Electrical Engineers are Building a Forest of Nanotrees

Posted on March 8, 2012

University of California, San Diego electrical engineers are building a forest of tiny nanotrees, or nanowire trees. A green tinted electronic microscopic image of the nanoforest (or 3-D branched nanowire array) is pictured above.

The forest of nanowire trees is being built in an attempt to cleanly capture solar energy without using fossil fuels and harvest it for hydrogen fuel generation. The reseachers say nanowires - made from abundant natural materials like silicon and zinc oxide - offer a cheap way to deliver hydrogen fuel on a mass scale. The research was published in the journal Nanoscale.

"This is a clean way to generate clean fuel," said Deli Wang, professor in the Department of Electrical and Computer Engineering at the UC San Diego Jacobs School of Engineering.

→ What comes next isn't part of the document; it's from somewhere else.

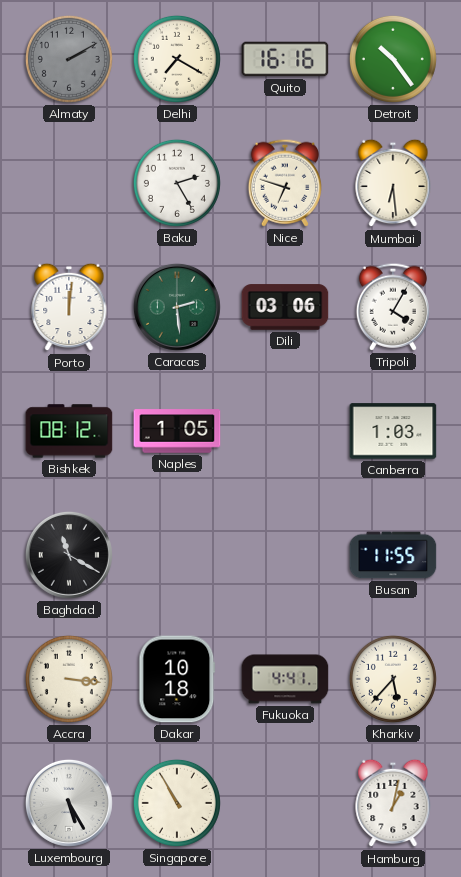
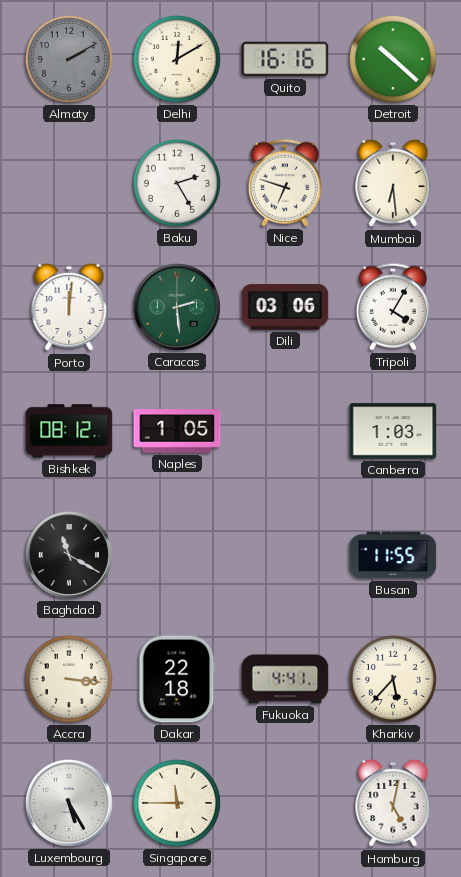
Delhi: 7:20 -> 12:10
Detroit: 10:24 -> 10:22
Dakar: 10:18 -> 22:18
Singapore: 10:55 -> 11:45
Hamburg: 1:02 -> 5:02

Wang says the trees' vertical structure and branches are keys to capturing the maximum amount of solar energy. The vertical structure of trees grabs and adsorbs light while flat surfaces simply reflect it. Wang notes that in images of Earth from space, light reflects off of flat surfaces such as the ocean or deserts, while forests appear darker. Wang says it acts similar to retinal photoreceptor cells in the human eye.

Wang's team is aiming for artificial photosynthesis in the long run.

Ke Sun, a PhD student in electrical engineering who led the project, says, "We are trying to mimic what the plant does to convert sunlight to energy. We are hoping in the near future our 'nanotree' structure can eventually be part of an efficient device that functions like a real tree for photosynthesis."